Similarly, “Be Still” functions as more than an introduction. Returning to it after hearing the entire album reveals how carefully Chae establishes many of the work’s central themes within its opening minutes. The balance between contemplation and motion, the blending of cultural references without overt fusion, and the trio’s commitment to collective expression are all present from the outset. What initially appears simple gradually reveals considerable structural sophistication.

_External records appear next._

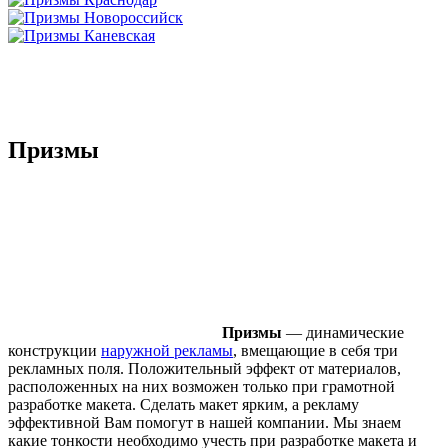
Призмы
Призмы
— динамические
конструкции
наружной рекламы
, вмещающие в себя три
рекламных поля. Положительный эффект от материалов,
расположенных на них возможен только при грамотной
разработке макета. Сделать макет ярким, а рекламу
эффективной Вам помогут в нашей компании. Мы знаем
какие тонкости необходимо учесть при разработке макета и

The trio’s greatest achievement may be the sense of comfort and immersion it creates while continually surprising the listener. This is not a group built around virtuoso display or dramatic gestures. In fact, some listeners may occasionally wish for a greater willingness to disrupt the album’s prevailing elegance. A few passages risk becoming almost too refined, their beauty bordering on predictability. Yet even this restraint appears largely intentional. Chae seems more interested in sustained emotional coherence than in sudden contrasts, and the album ultimately benefits from that consistency.

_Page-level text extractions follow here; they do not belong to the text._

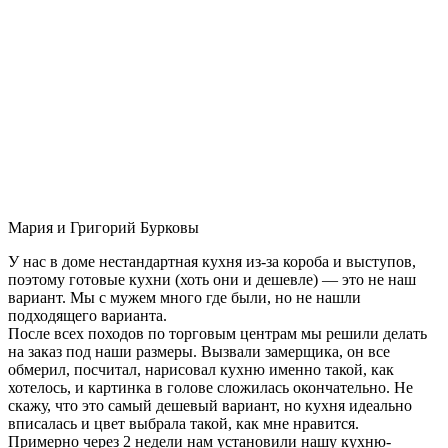
Мария и Григорий Бурковы
У нас в доме нестандартная кухня из-за короба и выступов,
поэтому готовые кухни (хоть они и дешевле) — это не наш
вариант. Мы с мужем много где были, но не нашли
подходящего варианта.
После всех походов по торговым центрам мы решили делать
на заказ под наши размеры. Вызвали замерщика, он все
обмерил, посчитал, нарисовал кухню именно такой, как
хотелось, и картинка в голове сложилась окончательно. Не
скажу, что это самый дешевый вариант, но кухня идеально
вписалась и цвет выбрала такой, как мне нравится.
Примерно через 2 недели нам установили нашу кухню-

Each musician listens, reacts, and contributes with complete commitment, creating a genuine three way dialogue. In many piano trios, one voice inevitably dominates. Here, every instrument is indispensable to the music’s identity.
Chae’s compositional process helps explain this balance. Her works often begin with images, ideas, or spiritual reflections before gradually finding form at the piano. Melody, harmony, and rhythm emerge simultaneously through improvisation, eventually crystallizing into compositions that preserve the spontaneity of their original conception. Importantly, that flexibility remains present in performance. The music never feels fixed or predetermined. Instead, each piece retains the capacity to evolve and respond to the moment.
All Day Long is both intellectually rewarding and immediately inviting. Listeners expecting grand effects or dramatic climaxes may initially overlook its achievements. This is an album built on details. Focus on the bass and new layers emerge. Shift attention to the drums and subtle structural decisions become apparent. Return to the piano and fresh melodic nuances reveal themselves. The rewards come through attentive listening, and they are considerable.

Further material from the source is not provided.